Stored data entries
========================================================================

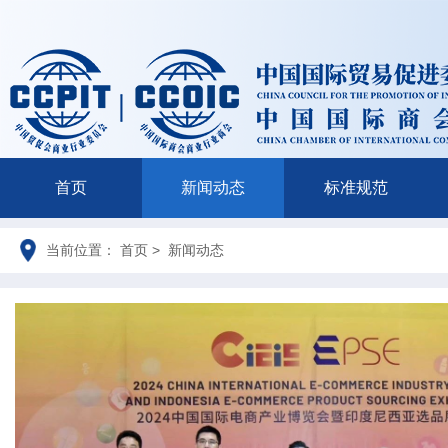
首页
新闻动态
标准规范
当前位置： 首页 > 新闻动态
{/if}
{/if}
{/if}
{/if}
{/if}
{/if}
{/if}
{/if}
{/if}
{/if}
{/if}
{/if}
{/if}
{/if}
{/if}
{/if}
{/if}
{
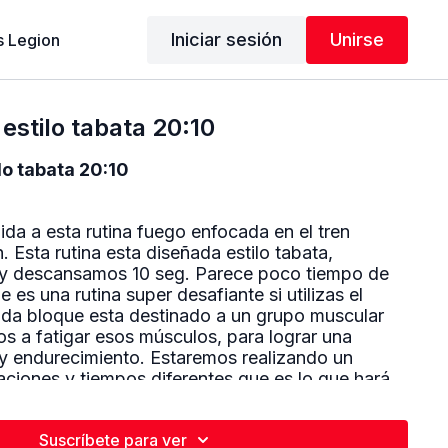
Iniciar sesión
Unirse
 Legion
estilo tabata 20:10
lo tabata 20:10
da a esta rutina fuego enfocada en el tren
 Esta rutina esta diseñada estilo tabata,
 y descansamos 10 seg. Parece poco tiempo de
 es una rutina super desafiante si utilizas el
a bloque esta destinado a un grupo muscular
s a fatigar esos músculos, para lograr una
 y endurecimiento. Estaremos realizando un
iaciones y tiempos diferentes que es lo que hará
a fuego. Recuerda escoger un peso que sea
 tal manera que te rete pero que logres realizar
Suscríbete para ver
rectamente. Manten el abdomen apretado y trata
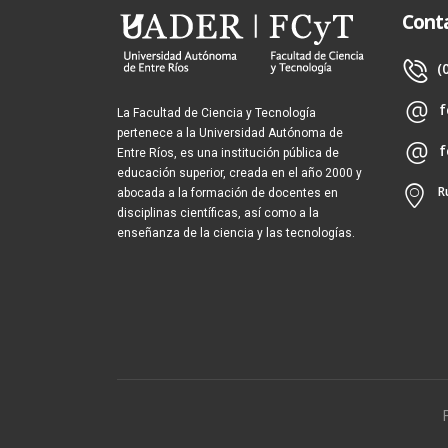
Cont
(
f
La Facultad de Ciencia y Tecnología
pertenece a la Universidad Autónoma de
f
Entre Ríos, es una institución pública de
educación superior, creada en el año 2000 y
R
abocada a la formación de docentes en
disciplinas científicas, así como a la
enseñanza de la ciencia y las tecnologías.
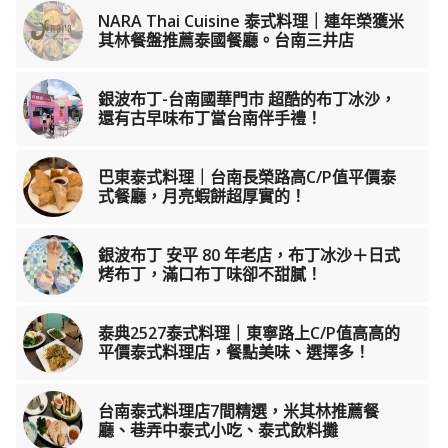
NARA Thai Cuisine 泰式料理｜連年榮獲米
其林餐盤推薦泰國餐廳。台南三井店
銀波布丁-台南國華門市 超酷的布丁冰沙，
還有古早味布丁當台南伴手禮！
巴東泰式料理｜台南長榮路高C/P值平價泰
式餐廳，月亮蝦餅超厚實的！
銀波布丁 安平 80 年老店，布丁冰沙＋日式
烤布丁，滿口布丁味卻不甜膩！
泰典2527泰式料理｜東寧路上C/P值高高的
平價泰式料理店，餐點美味、選擇多！
台南泰式料理店7間精選，米其林推薦餐
廳、巷弄中泰式小吃、泰式飲料攤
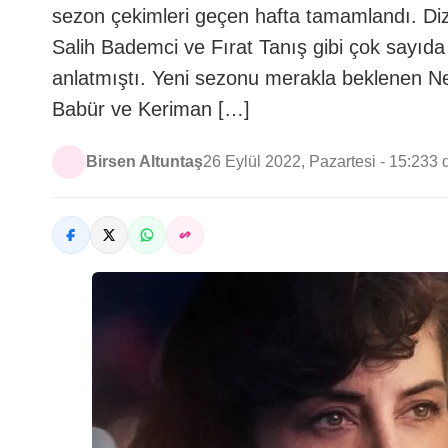
sezon çekimleri geçen hafta tamamlandı. Di
Salih Bademci ve Fırat Tanış gibi çok sayıda 
anlatmıştı. Yeni sezonu merakla beklenen Net
Babür ve Keriman […]
Birsen Altuntaş
26 Eylül 2022, Pazartesi - 15:23
3 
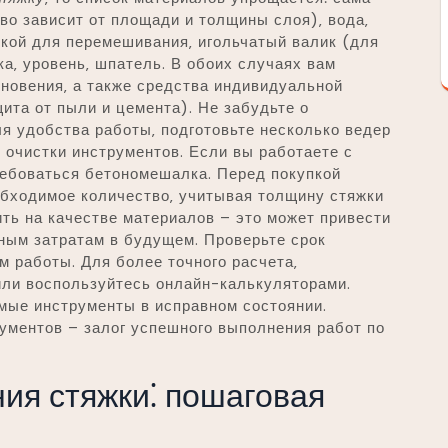
о зависит от площади и толщины слоя)‚ вода‚
кой для перемешивания‚ игольчатый валик (для
а‚ уровень‚ шпатель. В обоих случаях вам
кновения‚ а также средства индивидуальной
щита от пыли и цемента). Не забудьте о
ля удобства работы‚ подготовьте несколько ведер
я очистки инструментов. Если вы работаете с
ебоваться бетономешалка. Перед покупкой
обходимое количество‚ учитывая толщину стяжки
ть на качестве материалов – это может привести
ным затратам в будущем. Проверьте срок
м работы. Для более точного расчета‚
или воспользуйтесь онлайн-калькуляторами.
имые инструменты в исправном состоянии.
ументов – залог успешного выполнения работ по
ия стяжки⁚ пошаговая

========================================================================

All lines above with the word "para" need to be reported.

▸ **OUTPUT**:
s a fatigar esos músculos, para lograr una
Suscríbete para ver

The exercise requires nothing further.